On 27 June 2016, the Western Cape High Court passed judgment in S v Van Staden and Others, one of the largest fraud cases ever prosecuted in the High Court. The case involved 184 charges (Van Staden was found guilty on 35 of 184 counts, with the other three accused being acquitted), including defrauding SARS, contravening sections of the Prevention of Organised Crime Act, 121 of 1998 and reckless conduct of a business in terms of s424(3) of the Companies Act, 61 of 1973.
One of the many charges read as follows:
“In counts 16 to 50 it is alleged that accused 1, 2, 3 and 5 had defrauded the South African Revenue Services (SARS) regarding claims for the repayment of input Value Added Tax. In the first alternative it is alleged that the accused had firstly committed theft or secondly a contravention of s 59(1)(a) of the Value Added Tax Act 89 of 1991 (VAT Act) or thirdly a contravention of s59(1)(d) of the VAT Act or fourthly s 18(2)(a) of Act 17 of 1956.”
When addressing Van Staden’s conduct, Veldhuizen J stated:
“In your case, the premeditation is particularly significant. I can hardly imagine a more serious case of fraud.”
The VAT fraud that Johannes Erasmus Van Staden was found guilty of stemmed from a fishing business (under the Indo-Atlantic Group), which was used as a front for submitting false VAT returns between 2005 and 2008. These false returns resulted in SARS losing over R250 million. Van Staden would ask service providers for quotations, and then would request tax invoices to obtain financing. The work was, however, never done, but the tax invoices were used to claim VAT inputs from SARS. Van Staden successfully performed this rouse with a number of companies, including the V&A Waterfront and PSI.
If you are asking yourself what happened to the money that SARS paid over during the years Van Staden’s scheme was successful, according to the court:
“We know that 90% of the payments flowed to the Indo Atlantic companies. Accused 1 [Van Staden] bought a game farm and game in the name of the Swordfish Trust, a family trust of the accused. It was paid for by the Indo Atlantic group. An aeroplane was also bought in the name of the trust and all the motor vehicles were registered in the name of the trust. A flat was bought for his daughter…”
In the end, what attracted the attention of investigators was the refunds amounts that passed through Van Staden’s financial (accounting and tax) consultants’ bank account. This had come about, because in August 2005, FNB had closed the account of Indo Atlantic Seafoods (Pty) Limited. It was then agreed with the consulting firm that Van Staden’s company’s VAT refunds would be received into their bank account, with the consulting firm deduct the 10% as well as the fees earned and pay over the balance to Van Staden (this is not an illegal arrangement). This agreement resulted in the consulting firm receiving approximately R37million over and above the fees earned over a period of about three years; this is what attracted investigators attention.

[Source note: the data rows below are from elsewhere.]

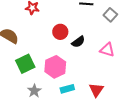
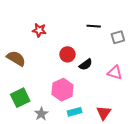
gray square: (110, 15) -> (118, 37), turned 32
green square: (25, 64) -> (20, 98), moved

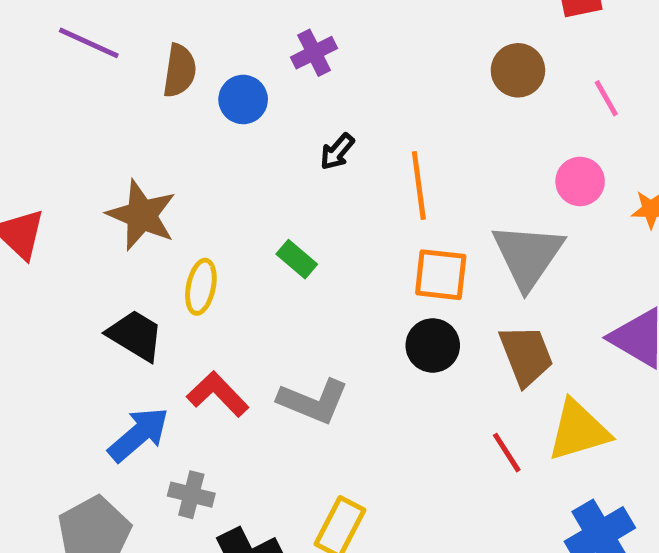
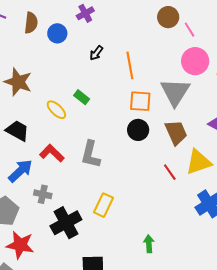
pink line: (606, 98) -> (190, 30), moved
pink circle: (580, 181) -> (195, 61), size x1.4
yellow ellipse: (201, 287) -> (56, 110), moved, turned -55
gray L-shape: (313, 401) -> (91, 154), turned 84

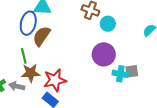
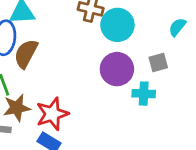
cyan circle: (108, 24) -> (117, 25), size x1.5
gray square: (132, 71) -> (158, 62), moved

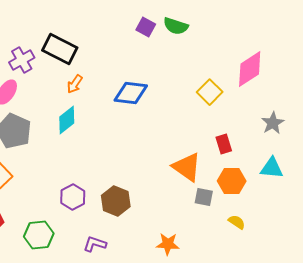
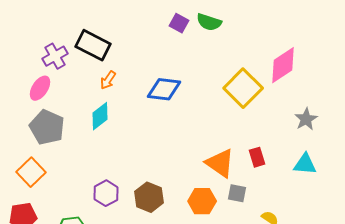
yellow square: (210, 92) -> (243, 88), size x1.5
red rectangle: (224, 144) -> (257, 157), moved
orange hexagon: (232, 181) -> (202, 201), moved

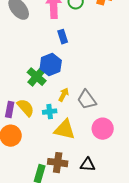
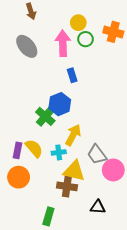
yellow arrow: (64, 95) -> (73, 135), size x1.5
gray trapezoid: (87, 100) -> (97, 155), moved
brown cross: (58, 163) -> (67, 186), moved

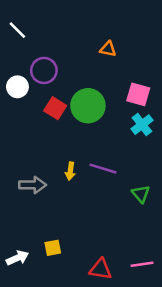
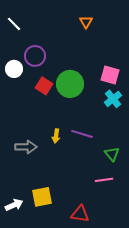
orange triangle: (108, 49) -> (86, 22), moved, turned 48
yellow square: (53, 248) -> (42, 197), size x1.5
pink line: (142, 264) -> (104, 180), moved

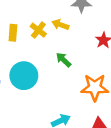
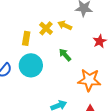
yellow rectangle: (13, 33) -> (26, 38), moved

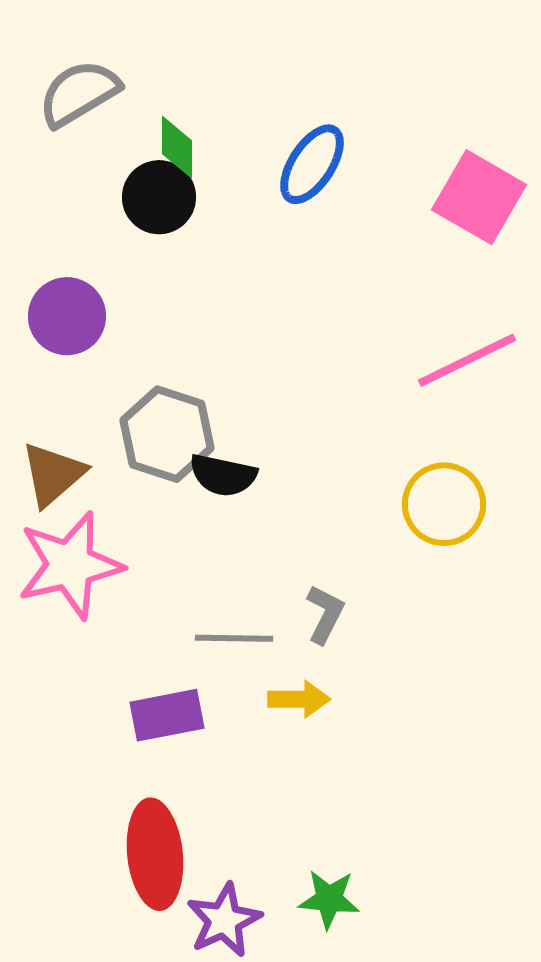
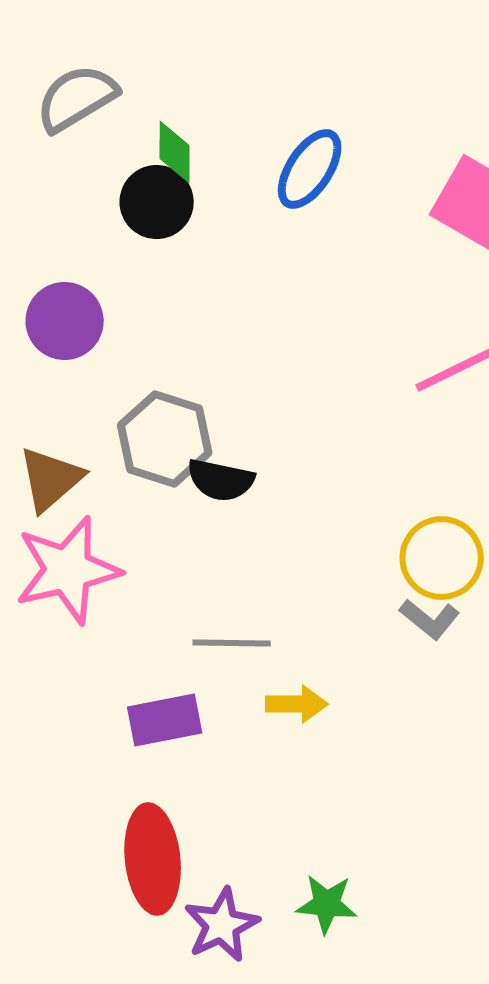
yellow circle: (444, 504) -> (442, 558), moved
gray L-shape: (325, 614) -> (430, 619), moved, turned 102

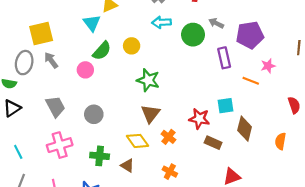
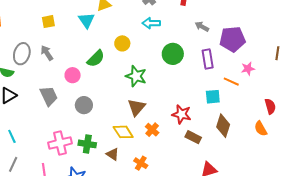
yellow square: (41, 34) -> (48, 22), moved, size x0.6
green circle: (193, 35) -> (173, 54), moved
green semicircle: (102, 51) -> (96, 58), moved
pink circle: (85, 70) -> (73, 75), moved
cyan square: (225, 106) -> (213, 97), moved
orange semicircle: (280, 141) -> (261, 129), moved, turned -42
pink cross: (60, 145) -> (60, 143), moved
orange cross: (170, 172) -> (141, 163), moved

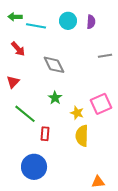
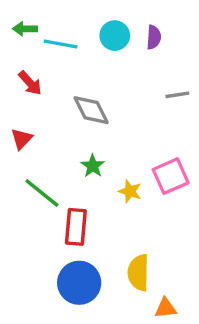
red rectangle: (45, 134) -> (76, 227), size x1.5
yellow semicircle: (82, 136) -> (138, 273), moved
blue circle: (34, 167) -> (79, 283), moved

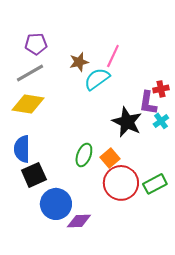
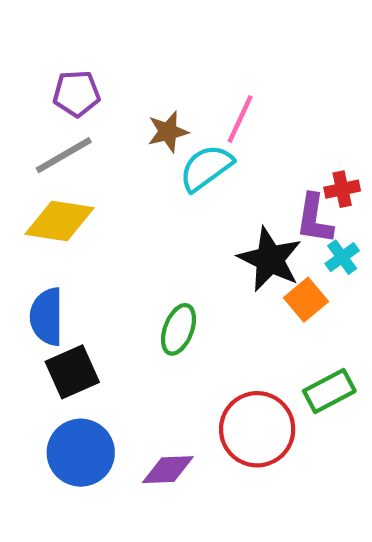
orange square: (110, 158) -> (306, 300), moved
red circle: (121, 183) -> (257, 429), moved
blue circle: (56, 204) -> (81, 453), moved

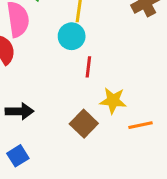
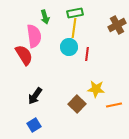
red line: (88, 67) -> (87, 54), moved
black arrow: (19, 111) -> (35, 96), turned 126

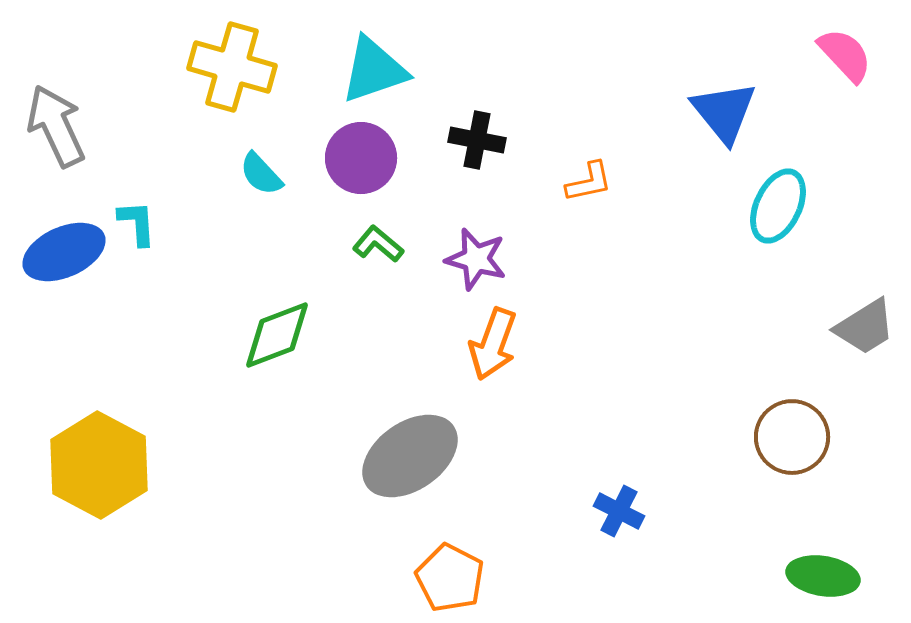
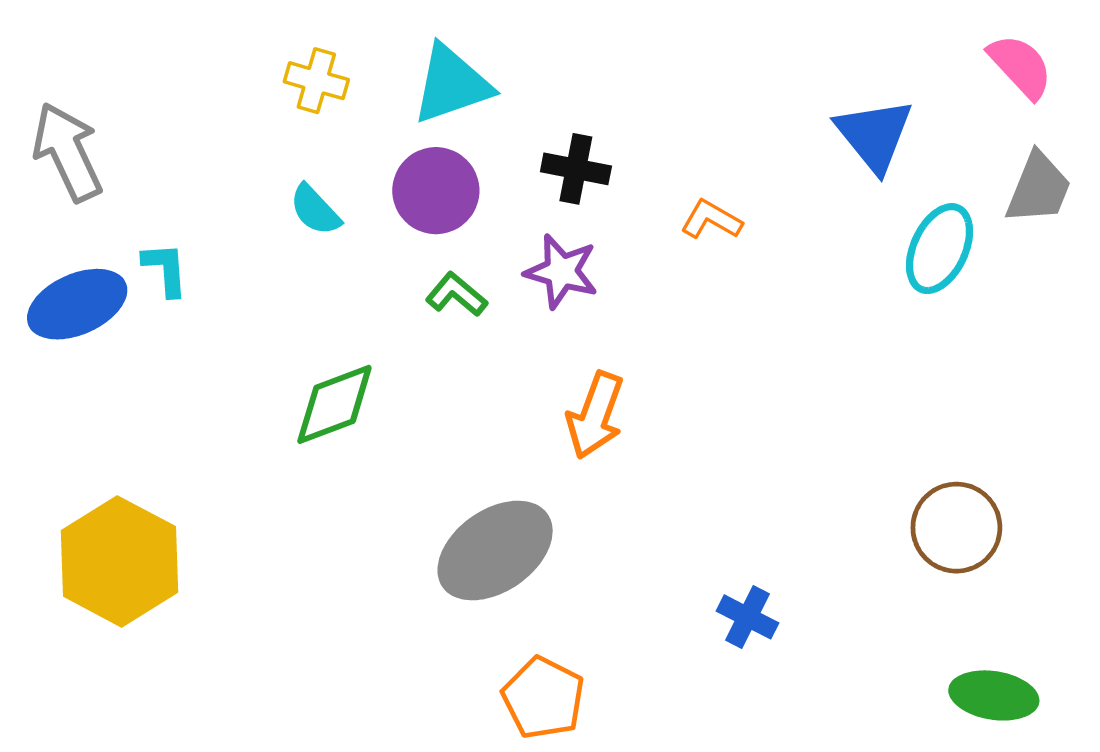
yellow cross: (232, 67) -> (316, 81), moved, size x0.6
orange L-shape: (589, 182) -> (711, 220), turned -138
purple star: (476, 259) -> (561, 272), moved
gray trapezoid: (865, 327) -> (1039, 188), moved, turned -36

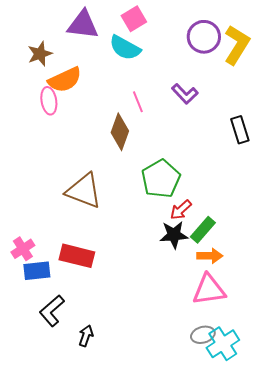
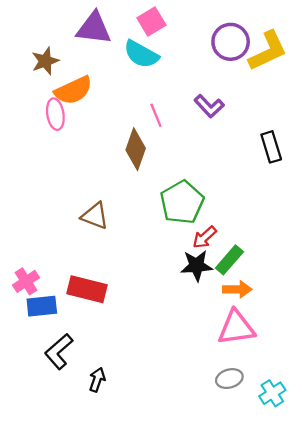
yellow L-shape: (237, 45) -> (268, 51), turned 33
brown triangle: (84, 191) -> (95, 216), size x0.7
cyan cross: (223, 344) -> (272, 393), moved, size x0.7

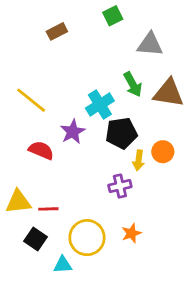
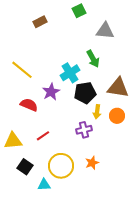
brown triangle: (169, 93) -> (118, 88), moved
orange circle: (163, 152) -> (117, 116), moved
red line: (48, 209) -> (43, 136), moved, turned -32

In his judgment, Veldhuizen J described Van Staden as a “very bad witness” and said “he was evasive…he gave contradictory evidence and at times, lied.” Veldhuizen J went on to say that: “When considering the purposes of punishment…deterrence and retribution need emphasis.”
The court passed two sentences of 20 years each, plus two years each for three counts (all to run concurrently). The Asset Forfeiture Unit has since filed a confiscation application to confiscate much of Van Staden’s ill-gotten assets. The unit currently has approximately R6 million of Van Staden’s assets under restraint.